Segment Start: Exercise data

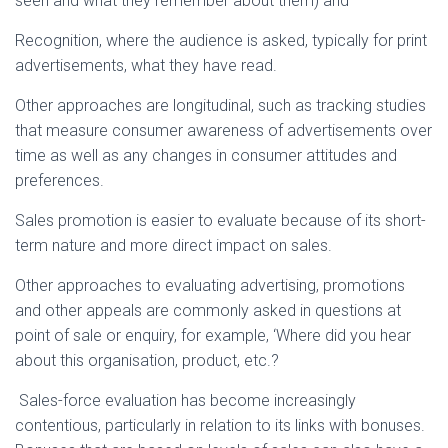
seen and what they remember about them) and
Recognition, where the audience is asked, typically for print
advertisements, what they have read.
Other approaches are longitudinal, such as tracking studies
that measure consumer awareness of advertisements over
time as well as any changes in consumer attitudes and
preferences.
Sales promotion is easier to evaluate because of its short-
term nature and more direct impact on sales.
Other approaches to evaluating advertising, promotions
and other appeals are commonly asked in questions at
point of sale or enquiry, for example, ‘Where did you hear
about this organisation, product, etc.?
Sales-force evaluation has become increasingly
contentious, particularly in relation to its links with bonuses.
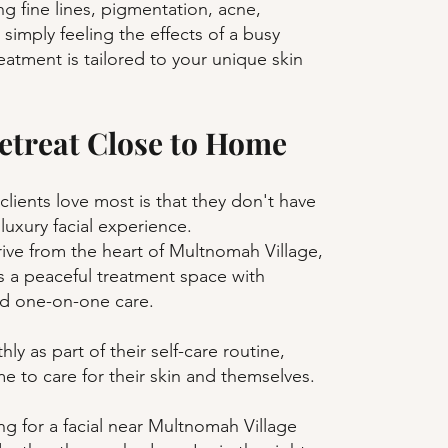
g fine lines, pigmentation, acne,
r simply feeling the effects of a busy
reatment is tailored to your unique skin
etreat Close to Home
clients love most is that they don't have
 luxury facial experience.
rive from the heart of Multnomah Village,
s a peaceful treatment space with
nd one-on-one care.
hly as part of their self-care routine,
e to care for their skin and themselves.
ng for a facial near Multnomah Village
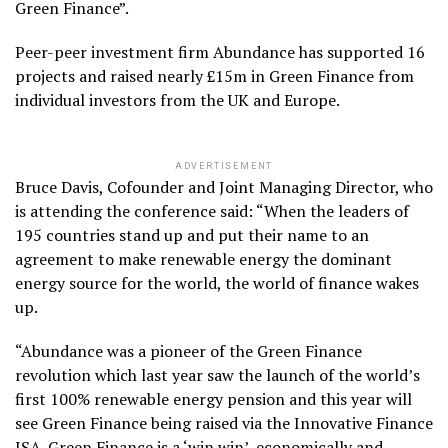
Green Finance”.
Peer-peer investment firm Abundance has supported 16
projects and raised nearly £15m in Green Finance from
individual investors from the UK and Europe.
ADVERTISEMENT
Bruce Davis, Cofounder and Joint Managing Director, who
is attending the conference said: “When the leaders of
195 countries stand up and put their name to an
agreement to make renewable energy the dominant
energy source for the world, the world of finance wakes
up.
“Abundance was a pioneer of the Green Finance
revolution which last year saw the launch of the world’s
first 100% renewable energy pension and this year will
see Green Finance being raised via the Innovative Finance
ISA. Green Finance is a ‘win win’, economically and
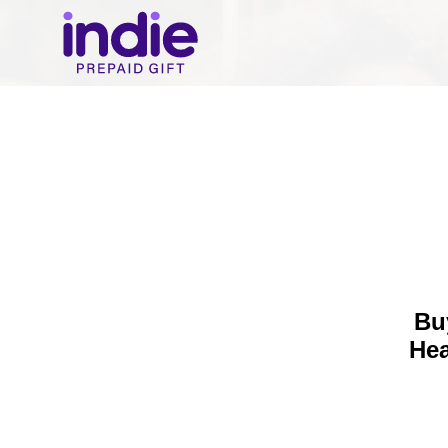
Bu
Hea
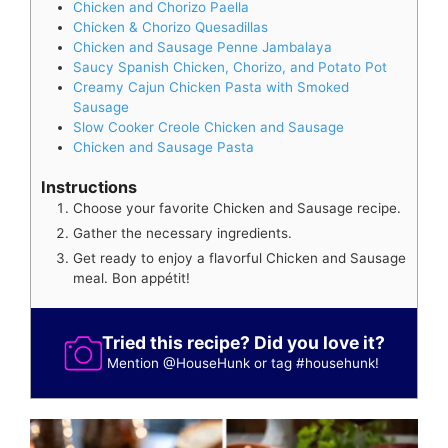
Chicken and Chorizo Paella
Chicken & Chorizo Quesadillas
Chicken and Sausage Penne Jambalaya
Saucy Spanish Chicken, Chorizo, and Potato Pot
Creamy Cajun Chicken Pasta with Smoked
Sausage
Slow Cooker Creole Chicken and Sausage
Chicken and Sausage Pasta
Instructions
Choose your favorite Chicken and Sausage recipe.
Gather the necessary ingredients.
Get ready to enjoy a flavorful Chicken and Sausage
meal. Bon appétit!
Tried this recipe? Did you love it?
Mention
@HouseHunk
or tag
#househunk
!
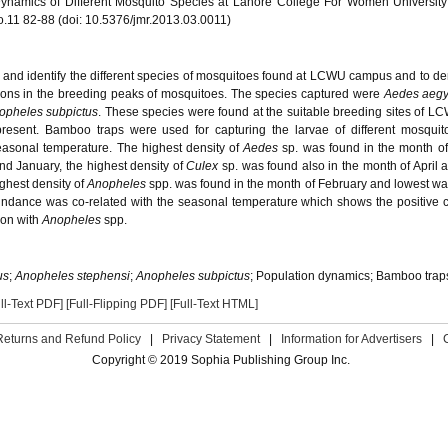
Dynamics of Different Mosquito Species at Lahore College For Women Universit
o.11 82-88 (doi: 10.5376/jmr.2013.03.0011)
 and identify the different species of mosquitoes found at LCWU campus and to d
ions in the breeding peaks of mosquitoes. The species captured were
Aedes aegy
opheles subpictus
. These species were found at the suitable breeding sites of 
sent. Bamboo traps were used for capturing the larvae of different mosquito
easonal temperature. The highest density of
Aedes
sp. was found in the month of
d January, the highest density of
Culex
sp. was found also in the month of April 
ghest density of
Anopheles
spp. was found in the month of February and lowest wa
dance was co-related with the seasonal temperature which shows the positive c
ion with
Anopheles
spp.
us
;
Anopheles stephensi
;
Anopheles subpictus
; Population dynamics; Bamboo trap
ll-Text PDF]
[Full-Flipping PDF]
[Full-Text HTML]
Returns and Refund Policy
|
Privacy Statement
|
Information for Advertisers
|
Copyright © 2019 Sophia Publishing Group Inc.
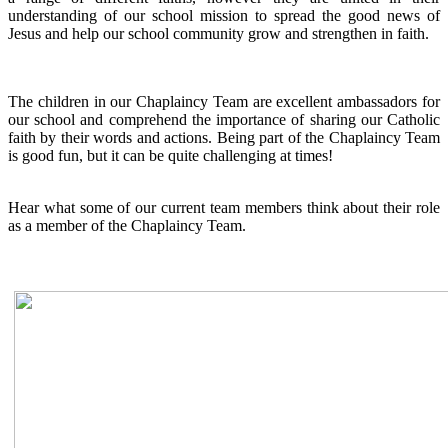
understanding of our school mission to spread the good news of
Jesus and help our school community grow and strengthen in faith.
The children in our Chaplaincy Team are excellent ambassadors for
our school and comprehend the importance of sharing our Catholic
faith by their words and actions. Being part of the Chaplaincy Team
is good fun, but it can be quite challenging at times!
Hear what some of our current team members think about their role
as a member of the Chaplaincy Team.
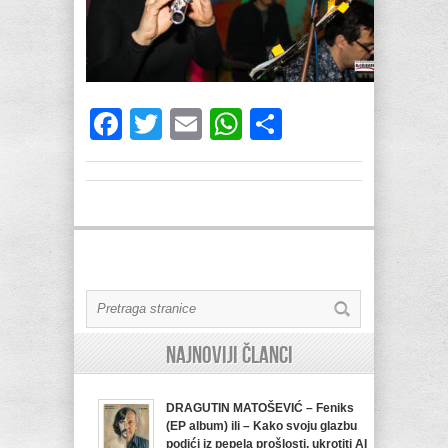
Facebook
Twitter
Email
WhatsApp
Share
Najnoviji članci
DRAGUTIN MATOŠEVIĆ – Feniks
(EP album) ili – Kako svoju glazbu
podići iz pepela prošlosti, ukrotiti AI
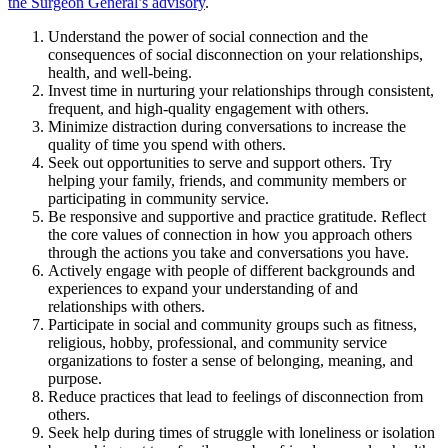
the Surgeon General’s advisory
.
Understand the power of social connection and the
consequences of social disconnection on your relationships,
health, and well-being.
Invest time in nurturing your relationships through consistent,
frequent, and high-quality engagement with others.
Minimize distraction during conversations to increase the
quality of time you spend with others.
Seek out opportunities to serve and support others. Try
helping your family, friends, and community members or
participating in community service.
Be responsive and supportive and practice gratitude. Reflect
the core values of connection in how you approach others
through the actions you take and conversations you have.
Actively engage with people of different backgrounds and
experiences to expand your understanding of and
relationships with others.
Participate in social and community groups such as fitness,
religious, hobby, professional, and community service
organizations to foster a sense of belonging, meaning, and
purpose.
Reduce practices that lead to feelings of disconnection from
others.
Seek help during times of struggle with loneliness or isolation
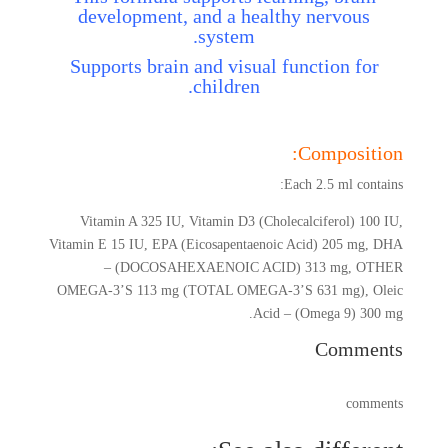
development, and a healthy nervous
system.
Supports brain and visual function for
children.
Composition:
Each 2.5 ml contains:
Vitamin A 325 IU, Vitamin D3 (Cholecalciferol) 100 IU,
Vitamin E 15 IU, EPA (Eicosapentaenoic Acid) 205 mg, DHA
– (DOCOSAHEXAENOIC ACID) 313 mg, OTHER
OMEGA-3’S 113 mg (TOTAL OMEGA-3’S 631 mg), Oleic
Acid – (Omega 9) 300 mg.
Comments
comments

Segment End: Exercise data

Work to complete:
Transcribe the listing exactly, skipping pictures.

Output for this task:
seen and what they remember about them) and
Recognition, where the audience is asked, typically for print
advertisements, what they have read.
Other approaches are longitudinal, such as tracking studies
that measure consumer awareness of advertisements over
time as well as any changes in consumer attitudes and
preferences.
Sales promotion is easier to evaluate because of its short-
term nature and more direct impact on sales.
Other approaches to evaluating advertising, promotions
and other appeals are commonly asked in questions at
point of sale or enquiry, for example, ‘Where did you hear
about this organisation, product, etc.?
Sales-force evaluation has become increasingly
contentious, particularly in relation to its links with bonuses.
g fine lines, pigmentation, acne,
r simply feeling the effects of a busy
reatment is tailored to your unique skin
etreat Close to Home
clients love most is that they don't have
 luxury facial experience.
rive from the heart of Multnomah Village,
s a peaceful treatment space with
nd one-on-one care.
hly as part of their self-care routine,
e to care for their skin and themselves.
ng for a facial near Multnomah Village
Green Finance”.
Peer-peer investment firm Abundance has supported 16
projects and raised nearly £15m in Green Finance from
individual investors from the UK and Europe.
ADVERTISEMENT
Bruce Davis, Cofounder and Joint Managing Director, who
is attending the conference said: “When the leaders of
195 countries stand up and put their name to an
agreement to make renewable energy the dominant
energy source for the world, the world of finance wakes
up.
“Abundance was a pioneer of the Green Finance
revolution which last year saw the launch of the world’s
first 100% renewable energy pension and this year will
see Green Finance being raised via the Innovative Finance
ISA. Green Finance is a ‘win win’, economically and
Bu
Hea
Chicken and Chorizo Paella
Chicken & Chorizo Quesadillas
Chicken and Sausage Penne Jambalaya
Saucy Spanish Chicken, Chorizo, and Potato Pot
Creamy Cajun Chicken Pasta with Smoked
Sausage
Slow Cooker Creole Chicken and Sausage
Chicken and Sausage Pasta
Instructions
Choose your favorite Chicken and Sausage recipe.
Gather the necessary ingredients.
Get ready to enjoy a flavorful Chicken and Sausage
meal. Bon appétit!
Tried this recipe? Did you love it?
Mention
@HouseHunk
or tag
#househunk
!
Dynamics of Different Mosquito Species at Lahore College For Women Universit
o.11 82-88 (doi: 10.5376/jmr.2013.03.0011)
 and identify the different species of mosquitoes found at LCWU campus and to d
ions in the breeding peaks of mosquitoes. The species captured were
Aedes aegy
opheles subpictus
. These species were found at the suitable breeding sites of 
sent. Bamboo traps were used for capturing the larvae of different mosquito
easonal temperature. The highest density of
Aedes
sp. was found in the month of
d January, the highest density of
Culex
sp. was found also in the month of April 
ghest density of
Anopheles
spp. was found in the month of February and lowest wa
dance was co-related with the seasonal temperature which shows the positive c
ion with
Anopheles
spp.
us
;
Anopheles stephensi
;
Anopheles subpictus
; Population dynamics; Bamboo trap
ll-Text PDF]
[Full-Flipping PDF]
[Full-Text HTML]
Returns and Refund Policy
|
Privacy Statement
|
Information for Advertisers
|
Copyright © 2019 Sophia Publishing Group Inc.
understanding of our school mission to spread the good news of
Jesus and help our school community grow and strengthen in faith.
The children in our Chaplaincy Team are excellent ambassadors for
our school and comprehend the importance of sharing our Catholic
faith by their words and actions. Being part of the Chaplaincy Team
is good fun, but it can be quite challenging at times!
Hear what some of our current team members think about their role
as a member of the Chaplaincy Team.
Facebook
Twitter
Email
WhatsApp
Share
Najnoviji članci
DRAGUTIN MATOŠEVIĆ – Feniks
(EP album) ili – Kako svoju glazbu
podići iz pepela prošlosti, ukrotiti AI
the Surgeon General’s advisory
.
Understand the power of social connection and the
consequences of social disconnection on your relationships,
health, and well-being.
Invest time in nurturing your relationships through consistent,
frequent, and high-quality engagement with others.
Minimize distraction during conversations to increase the
quality of time you spend with others.
Seek out opportunities to serve and support others. Try
helping your family, friends, and community members or
participating in community service.
Be responsive and supportive and practice gratitude. Reflect
the core values of connection in how you approach others
through the actions you take and conversations you have.
Actively engage with people of different backgrounds and
experiences to expand your understanding of and
relationships with others.
Participate in social and community groups such as fitness,
religious, hobby, professional, and community service
organizations to foster a sense of belonging, meaning, and
purpose.
Reduce practices that lead to feelings of disconnection from
others.
Seek help during times of struggle with loneliness or isolation
development, and a healthy nervous
system.
Supports brain and visual function for
children.
Composition:
Each 2.5 ml contains:
Vitamin A 325 IU, Vitamin D3 (Cholecalciferol) 100 IU,
Vitamin E 15 IU, EPA (Eicosapentaenoic Acid) 205 mg, DHA
– (DOCOSAHEXAENOIC ACID) 313 mg, OTHER
OMEGA-3’S 113 mg (TOTAL OMEGA-3’S 631 mg), Oleic
Acid – (Omega 9) 300 mg.
Comments
comments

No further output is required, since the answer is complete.